## YOUR ASSIGNMENT
For the records below, give the number of lines in which "reino" appears, and add nothing else.

## Excerpts from a dataset
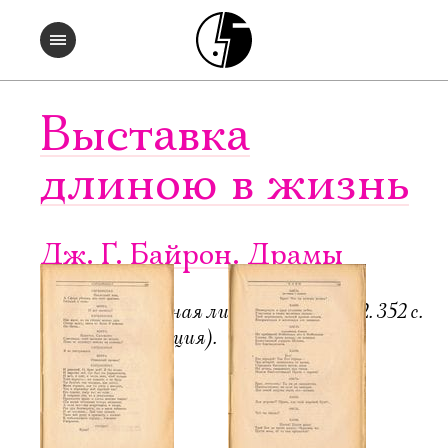
Выставка
длиною в жизнь
Дж. Г. Байрон. Драмы
Пб.-М.: Всемирная литература, 1922. 352 с.
6000 экз. (редакция).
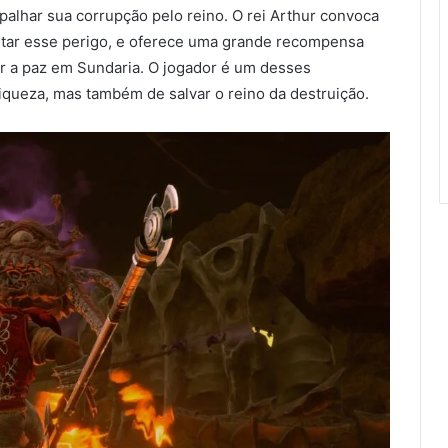
alhar sua corrupção pelo reino. O rei Arthur convoca
ntar esse perigo, e oferece uma grande recompensa
ar a paz em Sundaria. O jogador é um desses
riqueza, mas também de salvar o reino da destruição.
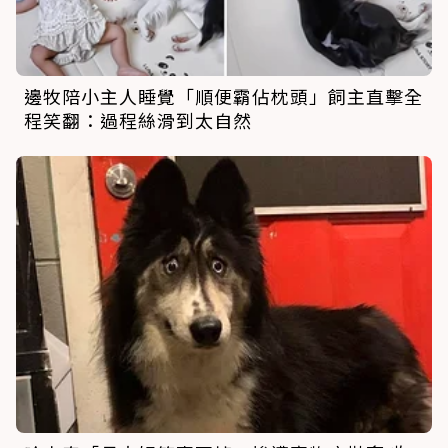
邊牧陪小主人睡覺「順便霸佔枕頭」飼主直擊全
程笑翻：過程絲滑到太自然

## SOLUTION
2